TASK DETAILS: All the lines below need retyping exactly, apart from the images.

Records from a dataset
Content starts
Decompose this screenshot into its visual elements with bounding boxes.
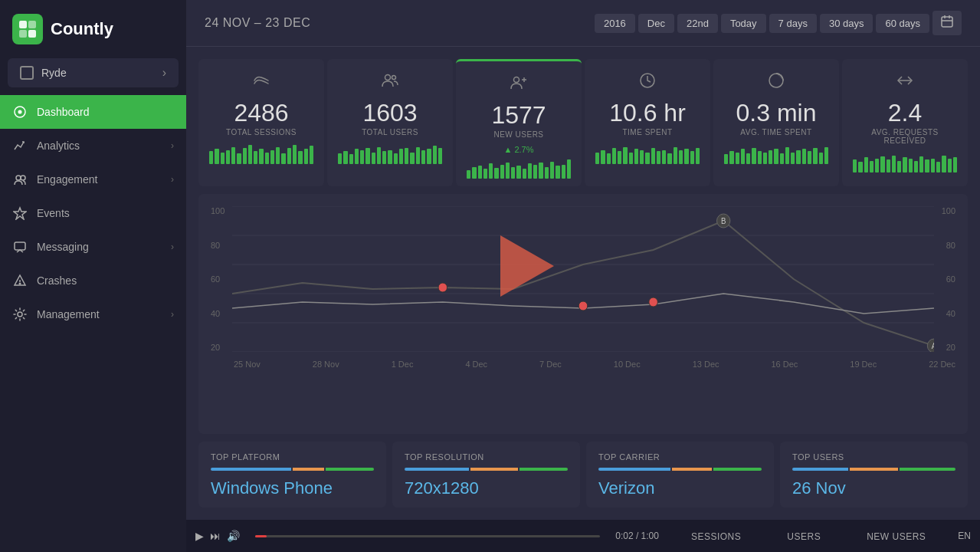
events-icon	[12, 205, 28, 221]
mini-bars-avg-time	[724, 143, 828, 164]
mini-bar	[667, 153, 671, 164]
mini-bars-users	[338, 143, 442, 164]
mini-bar	[729, 151, 733, 164]
mini-bar	[936, 162, 940, 172]
date-btn-30days[interactable]: 30 days	[820, 14, 873, 33]
sidebar: Countly Ryde › Dashboard	[0, 0, 186, 552]
mini-bar	[746, 153, 750, 164]
bar-segment	[900, 468, 955, 471]
engagement-icon	[12, 172, 28, 187]
mini-bar	[769, 150, 772, 164]
volume-button[interactable]: 🔊	[227, 530, 240, 542]
calendar-button[interactable]	[932, 11, 962, 35]
play-pause-button[interactable]: ▶	[195, 530, 204, 542]
y-label: 80	[211, 241, 232, 250]
mini-bar	[684, 149, 688, 164]
play-button[interactable]	[500, 235, 554, 297]
svg-point-5	[18, 110, 22, 114]
skip-button[interactable]: ⏭	[210, 530, 221, 542]
mini-bar	[942, 156, 946, 172]
svg-marker-8	[14, 208, 26, 219]
date-btn-7days[interactable]: 7 days	[769, 14, 817, 33]
date-btn-2016[interactable]: 2016	[595, 14, 635, 33]
sidebar-item-messaging[interactable]: Messaging ›	[0, 230, 186, 264]
svg-rect-13	[942, 17, 952, 27]
sidebar-item-dashboard[interactable]: Dashboard	[0, 95, 186, 129]
language-indicator: EN	[958, 531, 971, 541]
mini-bars-requests	[853, 151, 957, 172]
mini-bar	[919, 156, 923, 172]
date-btn-22nd[interactable]: 22nd	[677, 14, 718, 33]
date-btn-60days[interactable]: 60 days	[876, 14, 929, 33]
x-label: 19 Dec	[850, 360, 877, 369]
mini-bar	[696, 148, 700, 164]
mini-bar	[796, 150, 800, 164]
mini-bar	[293, 145, 297, 164]
mini-bar	[254, 151, 257, 164]
top-users-value: 26 Nov	[792, 478, 955, 498]
mini-bar	[281, 153, 285, 164]
mini-bar	[349, 154, 353, 164]
mini-bar	[472, 167, 476, 179]
mini-bar	[607, 153, 611, 164]
mini-bar	[550, 162, 554, 179]
y-label-right: 100	[934, 206, 955, 215]
sidebar-item-crashes[interactable]: Crashes	[0, 264, 186, 297]
mini-bar	[433, 146, 437, 164]
mini-bar	[265, 153, 269, 164]
tab-new-users[interactable]: NEW USERS	[844, 525, 949, 547]
bottom-card-carrier: TOP CARRIER Verizon	[586, 442, 774, 508]
mini-bar	[858, 162, 862, 172]
stat-card-avg-requests: 2.4 AVG. REQUESTS RECEIVED	[842, 59, 968, 186]
stat-label: TIME SPENT	[622, 128, 672, 136]
date-controls: 2016 Dec 22nd Today 7 days 30 days 60 da…	[595, 11, 962, 35]
svg-text:A: A	[932, 342, 934, 350]
sidebar-item-label: Analytics	[37, 140, 162, 152]
sidebar-item-label: Messaging	[37, 241, 162, 253]
stat-label: AVG. TIME SPENT	[740, 128, 811, 136]
stat-value: 2.4	[888, 100, 922, 125]
date-btn-dec[interactable]: Dec	[638, 14, 674, 33]
y-label-right: 40	[934, 309, 955, 318]
sidebar-item-label: Events	[37, 207, 174, 219]
bar-segment	[293, 468, 325, 471]
stat-label: AVG. REQUESTS RECEIVED	[853, 128, 957, 145]
app-dot-icon	[20, 66, 34, 80]
tab-sessions[interactable]: SESSIONS	[668, 525, 764, 547]
resolution-bar	[405, 468, 568, 471]
mini-bar	[231, 147, 235, 164]
date-btn-today[interactable]: Today	[721, 14, 766, 33]
sidebar-item-management[interactable]: Management ›	[0, 297, 186, 331]
stat-label: TOTAL USERS	[362, 128, 418, 136]
tab-users[interactable]: USERS	[764, 525, 844, 547]
mini-bar	[310, 146, 313, 164]
x-label: 4 Dec	[465, 360, 487, 369]
svg-rect-2	[19, 30, 27, 38]
management-icon	[12, 307, 28, 322]
bottom-card-resolution: TOP RESOLUTION 720x1280	[392, 442, 580, 508]
mini-bar	[506, 163, 510, 179]
mini-bar	[410, 153, 414, 164]
progress-fill	[255, 535, 267, 537]
mini-bar	[372, 153, 375, 164]
mini-bar	[736, 153, 739, 164]
mini-bar	[758, 151, 762, 164]
video-progress-bar[interactable]	[255, 535, 600, 537]
mini-bar	[808, 151, 811, 164]
mini-bar	[925, 159, 929, 172]
mini-bar	[467, 170, 470, 179]
bar-segment	[519, 468, 568, 471]
mini-bar	[226, 150, 230, 164]
mini-bar	[539, 163, 542, 179]
bottom-tabs: SESSIONS USERS NEW USERS	[668, 525, 949, 547]
sidebar-item-events[interactable]: Events	[0, 196, 186, 230]
mini-bar	[645, 153, 649, 164]
mini-bar	[545, 167, 549, 179]
mini-bar	[243, 148, 247, 164]
app-selector[interactable]: Ryde ›	[8, 58, 179, 87]
sidebar-item-engagement[interactable]: Engagement ›	[0, 163, 186, 196]
sidebar-item-analytics[interactable]: Analytics ›	[0, 129, 186, 163]
x-label: 25 Nov	[234, 360, 261, 369]
bar-segment	[470, 468, 519, 471]
mini-bar	[892, 156, 896, 172]
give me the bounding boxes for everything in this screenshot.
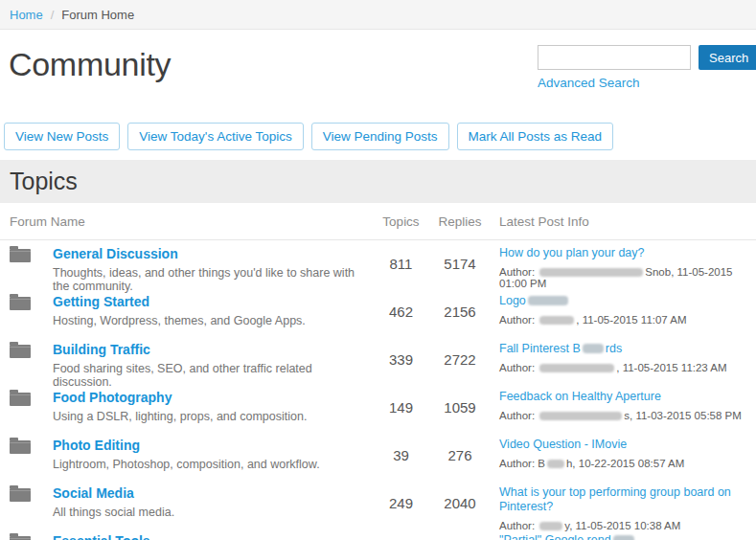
Content ends
ANSWER SPACE:
Decompose this screenshot into its visual elements with bounding boxes.
events-icon	[12, 205, 28, 221]
mini-bars-avg-time	[724, 143, 828, 164]
mini-bar	[667, 153, 671, 164]
mini-bars-users	[338, 143, 442, 164]
mini-bar	[729, 151, 733, 164]
mini-bar	[936, 162, 940, 172]
date-btn-30days[interactable]: 30 days	[820, 14, 873, 33]
sidebar: Countly Ryde › Dashboard	[0, 0, 186, 552]
mini-bar	[746, 153, 750, 164]
bar-segment	[900, 468, 955, 471]
engagement-icon	[12, 172, 28, 187]
mini-bar	[769, 150, 772, 164]
volume-button[interactable]: 🔊	[227, 530, 240, 542]
calendar-button[interactable]	[932, 11, 962, 35]
play-pause-button[interactable]: ▶	[195, 530, 204, 542]
y-label: 80	[211, 241, 232, 250]
mini-bar	[684, 149, 688, 164]
play-button[interactable]	[500, 235, 554, 297]
svg-point-5	[18, 110, 22, 114]
skip-button[interactable]: ⏭	[210, 530, 221, 542]
mini-bar	[942, 156, 946, 172]
svg-marker-8	[14, 208, 26, 219]
date-btn-7days[interactable]: 7 days	[769, 14, 817, 33]
date-btn-2016[interactable]: 2016	[595, 14, 635, 33]
sidebar-item-messaging[interactable]: Messaging ›	[0, 230, 186, 264]
svg-rect-13	[942, 17, 952, 27]
sidebar-item-dashboard[interactable]: Dashboard	[0, 95, 186, 129]
language-indicator: EN	[958, 531, 971, 541]
mini-bars-requests	[853, 151, 957, 172]
mini-bar	[919, 156, 923, 172]
date-btn-22nd[interactable]: 22nd	[677, 14, 718, 33]
date-btn-60days[interactable]: 60 days	[876, 14, 929, 33]
x-label: 19 Dec	[850, 360, 877, 369]
mini-bar	[696, 148, 700, 164]
mini-bar	[796, 150, 800, 164]
mini-bar	[293, 145, 297, 164]
mini-bar	[254, 151, 257, 164]
top-users-value: 26 Nov	[792, 478, 955, 498]
mini-bar	[281, 153, 285, 164]
mini-bar	[349, 154, 353, 164]
mini-bar	[472, 167, 476, 179]
mini-bar	[607, 153, 611, 164]
mini-bar	[550, 162, 554, 179]
y-label-right: 100	[934, 206, 955, 215]
sidebar-item-crashes[interactable]: Crashes	[0, 264, 186, 297]
mini-bar	[433, 146, 437, 164]
mini-bar	[265, 153, 269, 164]
tab-new-users[interactable]: NEW USERS	[844, 525, 949, 547]
bottom-card-carrier: TOP CARRIER Verizon	[586, 442, 774, 508]
mini-bar	[858, 162, 862, 172]
stat-card-avg-requests: 2.4 AVG. REQUESTS RECEIVED	[842, 59, 968, 186]
stat-label: TIME SPENT	[622, 128, 672, 136]
date-controls: 2016 Dec 22nd Today 7 days 30 days 60 da…	[595, 11, 962, 35]
svg-text:A: A	[932, 342, 934, 350]
sidebar-item-label: Analytics	[37, 140, 162, 152]
sidebar-item-label: Messaging	[37, 241, 162, 253]
stat-label: AVG. TIME SPENT	[740, 128, 811, 136]
stat-value: 2.4	[888, 100, 922, 125]
date-btn-dec[interactable]: Dec	[638, 14, 674, 33]
y-label-right: 40	[934, 309, 955, 318]
sidebar-item-label: Events	[37, 207, 174, 219]
bar-segment	[293, 468, 325, 471]
stat-label: AVG. REQUESTS RECEIVED	[853, 128, 957, 145]
app-dot-icon	[20, 66, 34, 80]
tab-sessions[interactable]: SESSIONS	[668, 525, 764, 547]
resolution-bar	[405, 468, 568, 471]
mini-bar	[231, 147, 235, 164]
date-btn-today[interactable]: Today	[721, 14, 766, 33]
sidebar-item-management[interactable]: Management ›	[0, 297, 186, 331]
stat-label: TOTAL USERS	[362, 128, 418, 136]
tab-users[interactable]: USERS	[764, 525, 844, 547]
mini-bar	[310, 146, 313, 164]
x-label: 4 Dec	[465, 360, 487, 369]
svg-rect-2	[19, 30, 27, 38]
management-icon	[12, 307, 28, 322]
bottom-card-resolution: TOP RESOLUTION 720x1280	[392, 442, 580, 508]
mini-bar	[506, 163, 510, 179]
mini-bar	[410, 153, 414, 164]
progress-fill	[255, 535, 267, 537]
mini-bar	[372, 153, 375, 164]
mini-bar	[736, 153, 739, 164]
mini-bar	[758, 151, 762, 164]
video-progress-bar[interactable]	[255, 535, 600, 537]
mini-bar	[808, 151, 811, 164]
mini-bar	[925, 159, 929, 172]
mini-bar	[467, 170, 470, 179]
bar-segment	[519, 468, 568, 471]
mini-bar	[226, 150, 230, 164]
mini-bar	[539, 163, 542, 179]
bottom-tabs: SESSIONS USERS NEW USERS	[668, 525, 949, 547]
sidebar-item-events[interactable]: Events	[0, 196, 186, 230]
mini-bar	[645, 153, 649, 164]
mini-bar	[545, 167, 549, 179]
mini-bar	[243, 148, 247, 164]
app-selector[interactable]: Ryde ›	[8, 58, 179, 87]
sidebar-item-engagement[interactable]: Engagement ›	[0, 163, 186, 196]
sidebar-item-analytics[interactable]: Analytics ›	[0, 129, 186, 163]
x-label: 25 Nov	[234, 360, 261, 369]
bar-segment	[470, 468, 519, 471]
mini-bar	[892, 156, 896, 172]
give me the bounding boxes for everything in this screenshot.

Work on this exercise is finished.